Les écologistes de terrain et certains spécialistes attaquaient, eux, un toxique redoutable, cancérogène, dangereux pour les fœtus, polluant gravement un grand nombre de nos rivières et de nos nappes phréatiques. En 2001, l’affaire est entendue et le ministère de l’Agriculture annonce une interdiction qui ne sera effective qu’en juin 2003. Tête des industriels de l’UIPP [1], qui déclarent alors : « C’est un avis regrettable et lourd de conséquences pour la protection des plantes et les maïsiculteurs ».
Interdit, pour finir, dans toute l’Union européenne, l’atrazine continue pourtant d’être l’un des herbicides les plus vendus au monde. Chaque année, les seuls États-Unis en balancent plus de 35 000 tonnes sur leurs belles cultures tracées au cordeau. Alors, dangereux ou pas, l’atrazine ? Après une série d’études inquiétantes – notamment celles du chercheur Tyrone Hayes de l’Université de Berkeley –, un nouvel article provoque un choc outre-Atlantique.
Publié dans la revue Annales de l’Académie nationale américaine des sciences, le papier révèle que l’atrazine provoque une sorte de castration chimique des grenouilles. 90% des mâles exposés à des concentrations d’atrazine, telles qu’on en trouve partout aux États-Unis, ont des organes de reproduction diminués et un taux de testostérone anormalement bas.

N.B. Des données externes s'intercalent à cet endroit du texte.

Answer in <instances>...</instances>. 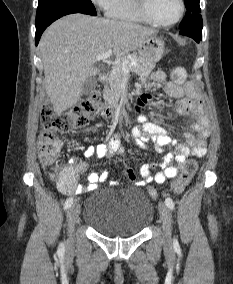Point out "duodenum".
<instances>
[{
    "instance_id": "1",
    "label": "duodenum",
    "mask_w": 233,
    "mask_h": 284,
    "mask_svg": "<svg viewBox=\"0 0 233 284\" xmlns=\"http://www.w3.org/2000/svg\"><path fill=\"white\" fill-rule=\"evenodd\" d=\"M99 81L102 83V84H106L107 81H108V74L107 73H102L99 75ZM114 114V111L112 108L110 107H104L102 109V115L103 117L105 118H111Z\"/></svg>"
}]
</instances>
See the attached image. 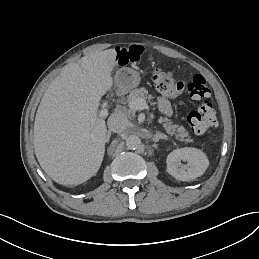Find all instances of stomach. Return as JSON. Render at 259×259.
<instances>
[{"mask_svg": "<svg viewBox=\"0 0 259 259\" xmlns=\"http://www.w3.org/2000/svg\"><path fill=\"white\" fill-rule=\"evenodd\" d=\"M139 83V74L133 68H123L116 72L115 85L123 92L134 89Z\"/></svg>", "mask_w": 259, "mask_h": 259, "instance_id": "0dacf381", "label": "stomach"}]
</instances>
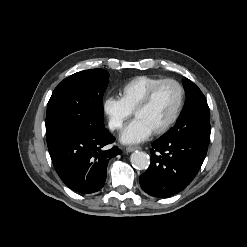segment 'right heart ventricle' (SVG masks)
<instances>
[{
	"mask_svg": "<svg viewBox=\"0 0 247 247\" xmlns=\"http://www.w3.org/2000/svg\"><path fill=\"white\" fill-rule=\"evenodd\" d=\"M161 80L163 78L151 75L136 76L120 88V98L125 106L133 112L149 89Z\"/></svg>",
	"mask_w": 247,
	"mask_h": 247,
	"instance_id": "right-heart-ventricle-1",
	"label": "right heart ventricle"
}]
</instances>
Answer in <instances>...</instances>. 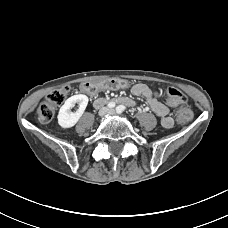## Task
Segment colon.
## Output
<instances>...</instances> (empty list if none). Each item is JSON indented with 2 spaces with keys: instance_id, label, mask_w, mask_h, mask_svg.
Masks as SVG:
<instances>
[{
  "instance_id": "obj_1",
  "label": "colon",
  "mask_w": 228,
  "mask_h": 228,
  "mask_svg": "<svg viewBox=\"0 0 228 228\" xmlns=\"http://www.w3.org/2000/svg\"><path fill=\"white\" fill-rule=\"evenodd\" d=\"M71 89L69 86H62L52 90L46 100L42 102L37 108V118L39 122L45 124L49 123L56 112V109L62 105L68 98ZM169 102L177 106L176 120L179 124L188 123L193 117L191 107L186 103V95L176 88L168 90Z\"/></svg>"
}]
</instances>
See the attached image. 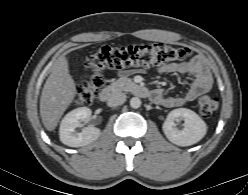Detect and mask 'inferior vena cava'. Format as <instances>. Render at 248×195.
I'll return each instance as SVG.
<instances>
[{
    "mask_svg": "<svg viewBox=\"0 0 248 195\" xmlns=\"http://www.w3.org/2000/svg\"><path fill=\"white\" fill-rule=\"evenodd\" d=\"M126 101V95L120 91H116L111 94L108 99V105L110 107H116L122 105Z\"/></svg>",
    "mask_w": 248,
    "mask_h": 195,
    "instance_id": "inferior-vena-cava-1",
    "label": "inferior vena cava"
}]
</instances>
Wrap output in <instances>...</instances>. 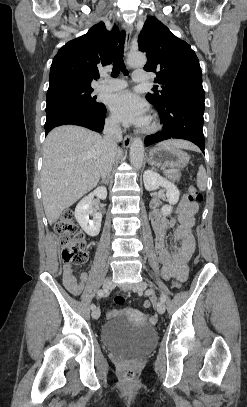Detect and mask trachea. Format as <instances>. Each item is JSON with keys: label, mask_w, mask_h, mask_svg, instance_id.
<instances>
[{"label": "trachea", "mask_w": 247, "mask_h": 407, "mask_svg": "<svg viewBox=\"0 0 247 407\" xmlns=\"http://www.w3.org/2000/svg\"><path fill=\"white\" fill-rule=\"evenodd\" d=\"M121 39H120V43L116 49L115 52V59L113 62V70L111 73L112 77H117L120 73V71L123 72V74L125 76H128L129 72L127 71L125 64H124V60H123V53H124V39H125V31L122 30L121 31Z\"/></svg>", "instance_id": "obj_1"}]
</instances>
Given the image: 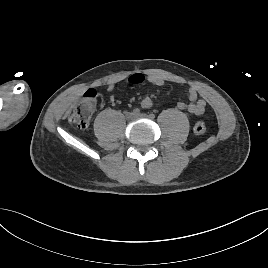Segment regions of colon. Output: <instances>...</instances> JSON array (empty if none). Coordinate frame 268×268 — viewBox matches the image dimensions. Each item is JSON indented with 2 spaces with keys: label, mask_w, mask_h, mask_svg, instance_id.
I'll return each mask as SVG.
<instances>
[{
  "label": "colon",
  "mask_w": 268,
  "mask_h": 268,
  "mask_svg": "<svg viewBox=\"0 0 268 268\" xmlns=\"http://www.w3.org/2000/svg\"><path fill=\"white\" fill-rule=\"evenodd\" d=\"M97 104V93L95 90H88L83 97L80 104L73 107L68 114L69 121L77 126L79 129H86L89 127L93 113ZM196 134H204L206 132V125L203 121H197L193 127Z\"/></svg>",
  "instance_id": "colon-1"
}]
</instances>
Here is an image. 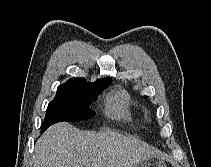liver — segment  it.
Returning a JSON list of instances; mask_svg holds the SVG:
<instances>
[{
    "mask_svg": "<svg viewBox=\"0 0 211 167\" xmlns=\"http://www.w3.org/2000/svg\"><path fill=\"white\" fill-rule=\"evenodd\" d=\"M155 151L118 132L95 134L58 123L38 139L34 167H134Z\"/></svg>",
    "mask_w": 211,
    "mask_h": 167,
    "instance_id": "obj_1",
    "label": "liver"
}]
</instances>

En clair, ils ne peuvent plus se reproduire correctement. Surtout pas de rapprochement hâtif avec le déclin de milliers d’espèces d’amphibiens dans le monde entier. Surtout. Cela ferait du mal à l’industrie. Quoique. En France, l’interdiction de l’atrazine a dopé le marché des herbicides, qui a bondi de 11 % en 2004. Un mystère ? Pas du tout : l’atrazine était depuis des années tombé dans le domaine public et ne représentait plus beaucoup d’intérêt économique. Ses petits remplaçants, eux, coûtent en moyenne trois fois plus cher aux paysans. Sont-ils moins dangereux que l’atrazine, pour les grenouilles et peut-être… les humains ? Voyez plutôt avec le Père Noël.